Your answer should be only the lines below from the one with "Alles ablehnen (393, 1353)" to the one with "chemically inert coatings of BN (125, 1429)", repeated exactly, ends included.

──────── Recorded data ────────

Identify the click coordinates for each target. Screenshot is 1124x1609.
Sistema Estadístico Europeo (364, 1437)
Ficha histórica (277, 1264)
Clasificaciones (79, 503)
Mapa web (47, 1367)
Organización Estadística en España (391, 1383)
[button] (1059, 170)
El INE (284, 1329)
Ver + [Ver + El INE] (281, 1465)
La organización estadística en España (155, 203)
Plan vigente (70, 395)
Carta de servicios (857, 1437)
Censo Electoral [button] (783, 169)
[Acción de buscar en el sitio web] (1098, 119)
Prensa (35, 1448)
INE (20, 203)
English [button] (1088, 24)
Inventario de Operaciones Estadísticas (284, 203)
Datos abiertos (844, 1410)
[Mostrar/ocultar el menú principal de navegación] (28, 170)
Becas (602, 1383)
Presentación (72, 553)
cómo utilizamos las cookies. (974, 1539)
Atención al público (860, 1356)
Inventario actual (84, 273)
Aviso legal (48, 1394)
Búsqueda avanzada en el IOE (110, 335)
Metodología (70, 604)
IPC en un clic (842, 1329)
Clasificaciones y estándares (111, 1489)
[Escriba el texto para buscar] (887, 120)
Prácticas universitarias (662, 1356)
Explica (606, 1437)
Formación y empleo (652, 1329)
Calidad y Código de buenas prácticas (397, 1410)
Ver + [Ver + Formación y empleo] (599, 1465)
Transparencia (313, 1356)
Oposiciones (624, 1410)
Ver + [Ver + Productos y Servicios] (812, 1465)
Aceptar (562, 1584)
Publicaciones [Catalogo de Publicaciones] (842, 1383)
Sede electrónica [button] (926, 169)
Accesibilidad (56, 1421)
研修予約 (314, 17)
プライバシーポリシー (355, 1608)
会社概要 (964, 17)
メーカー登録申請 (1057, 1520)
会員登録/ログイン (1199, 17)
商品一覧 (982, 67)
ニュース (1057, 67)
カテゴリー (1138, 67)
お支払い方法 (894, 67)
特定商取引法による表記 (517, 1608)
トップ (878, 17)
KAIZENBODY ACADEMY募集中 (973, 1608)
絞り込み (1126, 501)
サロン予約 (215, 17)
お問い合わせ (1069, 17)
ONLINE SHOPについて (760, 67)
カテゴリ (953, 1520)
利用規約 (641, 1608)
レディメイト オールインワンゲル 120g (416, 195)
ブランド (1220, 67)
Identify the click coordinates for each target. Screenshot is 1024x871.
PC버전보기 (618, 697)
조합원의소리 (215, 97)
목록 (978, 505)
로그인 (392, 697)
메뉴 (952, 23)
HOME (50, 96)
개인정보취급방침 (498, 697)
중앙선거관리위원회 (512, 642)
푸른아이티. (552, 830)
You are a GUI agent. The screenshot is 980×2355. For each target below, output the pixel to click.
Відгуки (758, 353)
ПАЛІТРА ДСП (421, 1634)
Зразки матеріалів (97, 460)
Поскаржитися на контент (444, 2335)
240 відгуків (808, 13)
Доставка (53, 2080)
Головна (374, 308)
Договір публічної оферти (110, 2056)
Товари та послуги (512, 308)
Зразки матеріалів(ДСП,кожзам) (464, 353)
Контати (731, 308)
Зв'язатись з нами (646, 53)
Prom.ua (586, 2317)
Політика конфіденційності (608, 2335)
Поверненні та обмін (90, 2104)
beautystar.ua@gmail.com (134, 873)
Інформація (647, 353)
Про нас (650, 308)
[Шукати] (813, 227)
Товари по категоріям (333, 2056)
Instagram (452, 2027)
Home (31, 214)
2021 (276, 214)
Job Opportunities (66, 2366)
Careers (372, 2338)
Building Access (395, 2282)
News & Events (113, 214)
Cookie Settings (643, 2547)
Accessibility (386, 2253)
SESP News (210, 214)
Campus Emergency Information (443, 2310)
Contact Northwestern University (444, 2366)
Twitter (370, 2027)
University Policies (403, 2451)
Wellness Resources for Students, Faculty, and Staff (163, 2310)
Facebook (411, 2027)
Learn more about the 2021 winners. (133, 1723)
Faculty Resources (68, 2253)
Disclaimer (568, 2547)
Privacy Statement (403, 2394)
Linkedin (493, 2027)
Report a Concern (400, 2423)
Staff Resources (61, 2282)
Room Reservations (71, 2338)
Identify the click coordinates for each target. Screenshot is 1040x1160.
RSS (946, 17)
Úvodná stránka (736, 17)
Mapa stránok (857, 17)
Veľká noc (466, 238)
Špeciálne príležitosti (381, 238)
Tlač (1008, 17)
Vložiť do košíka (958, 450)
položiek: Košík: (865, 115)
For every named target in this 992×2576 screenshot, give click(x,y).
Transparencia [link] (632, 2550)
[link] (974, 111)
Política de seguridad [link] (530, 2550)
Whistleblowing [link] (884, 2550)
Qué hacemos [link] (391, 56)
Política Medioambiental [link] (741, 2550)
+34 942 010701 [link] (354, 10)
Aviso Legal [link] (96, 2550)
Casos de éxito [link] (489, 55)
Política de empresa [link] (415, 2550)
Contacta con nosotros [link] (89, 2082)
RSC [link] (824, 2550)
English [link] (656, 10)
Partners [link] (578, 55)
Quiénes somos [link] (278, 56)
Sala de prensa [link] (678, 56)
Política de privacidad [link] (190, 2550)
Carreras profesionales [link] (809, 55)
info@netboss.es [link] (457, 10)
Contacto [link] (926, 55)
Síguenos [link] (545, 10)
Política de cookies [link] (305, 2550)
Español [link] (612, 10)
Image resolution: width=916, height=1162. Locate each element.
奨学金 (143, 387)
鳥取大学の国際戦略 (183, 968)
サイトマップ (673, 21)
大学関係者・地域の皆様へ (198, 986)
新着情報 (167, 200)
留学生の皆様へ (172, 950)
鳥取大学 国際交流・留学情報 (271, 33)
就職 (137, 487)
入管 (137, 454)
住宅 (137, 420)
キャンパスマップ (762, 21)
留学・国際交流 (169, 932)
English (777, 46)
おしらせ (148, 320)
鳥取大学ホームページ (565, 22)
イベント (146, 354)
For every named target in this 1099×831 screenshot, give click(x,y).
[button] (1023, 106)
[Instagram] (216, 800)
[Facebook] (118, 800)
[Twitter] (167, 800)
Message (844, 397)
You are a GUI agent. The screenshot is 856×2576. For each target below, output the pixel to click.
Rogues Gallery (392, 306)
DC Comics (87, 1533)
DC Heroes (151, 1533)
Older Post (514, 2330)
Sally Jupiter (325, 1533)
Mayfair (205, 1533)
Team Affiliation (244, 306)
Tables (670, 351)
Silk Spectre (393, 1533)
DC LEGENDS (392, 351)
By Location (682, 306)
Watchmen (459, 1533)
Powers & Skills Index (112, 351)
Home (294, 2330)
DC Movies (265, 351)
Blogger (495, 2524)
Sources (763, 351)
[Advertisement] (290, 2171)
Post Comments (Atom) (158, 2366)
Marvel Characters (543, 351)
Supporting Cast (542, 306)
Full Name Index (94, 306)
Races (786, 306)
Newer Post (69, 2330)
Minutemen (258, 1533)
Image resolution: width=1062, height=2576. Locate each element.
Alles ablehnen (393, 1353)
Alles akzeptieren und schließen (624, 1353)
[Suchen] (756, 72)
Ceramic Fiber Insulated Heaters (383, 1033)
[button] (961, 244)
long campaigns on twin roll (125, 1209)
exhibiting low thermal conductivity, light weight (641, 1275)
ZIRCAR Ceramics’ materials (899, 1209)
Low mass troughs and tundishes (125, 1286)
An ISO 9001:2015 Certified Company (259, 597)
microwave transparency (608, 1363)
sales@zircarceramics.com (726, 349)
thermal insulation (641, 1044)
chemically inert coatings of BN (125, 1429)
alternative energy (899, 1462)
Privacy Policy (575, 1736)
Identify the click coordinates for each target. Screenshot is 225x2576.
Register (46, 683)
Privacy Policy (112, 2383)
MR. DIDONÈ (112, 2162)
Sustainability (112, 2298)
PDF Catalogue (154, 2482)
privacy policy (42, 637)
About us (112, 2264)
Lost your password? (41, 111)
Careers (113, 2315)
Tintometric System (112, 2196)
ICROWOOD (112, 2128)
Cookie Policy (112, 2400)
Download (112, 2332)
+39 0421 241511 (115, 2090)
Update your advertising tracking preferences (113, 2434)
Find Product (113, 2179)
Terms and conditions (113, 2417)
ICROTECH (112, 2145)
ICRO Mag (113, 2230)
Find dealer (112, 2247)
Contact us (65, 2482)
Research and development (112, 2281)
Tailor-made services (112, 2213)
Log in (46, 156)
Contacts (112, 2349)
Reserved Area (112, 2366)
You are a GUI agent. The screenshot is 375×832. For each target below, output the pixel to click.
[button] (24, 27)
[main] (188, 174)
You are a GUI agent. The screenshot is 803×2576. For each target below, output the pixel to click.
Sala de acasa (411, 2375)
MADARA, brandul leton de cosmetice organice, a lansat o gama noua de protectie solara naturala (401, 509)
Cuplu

────────

Solution to the problem
Alles ablehnen (393, 1353)
Alles akzeptieren und schließen (624, 1353)
[Suchen] (756, 72)
Ceramic Fiber Insulated Heaters (383, 1033)
[button] (961, 244)
long campaigns on twin roll (125, 1209)
exhibiting low thermal conductivity, light weight (641, 1275)
ZIRCAR Ceramics’ materials (899, 1209)
Low mass troughs and tundishes (125, 1286)
An ISO 9001:2015 Certified Company (259, 597)
microwave transparency (608, 1363)
sales@zircarceramics.com (726, 349)
thermal insulation (641, 1044)
chemically inert coatings of BN (125, 1429)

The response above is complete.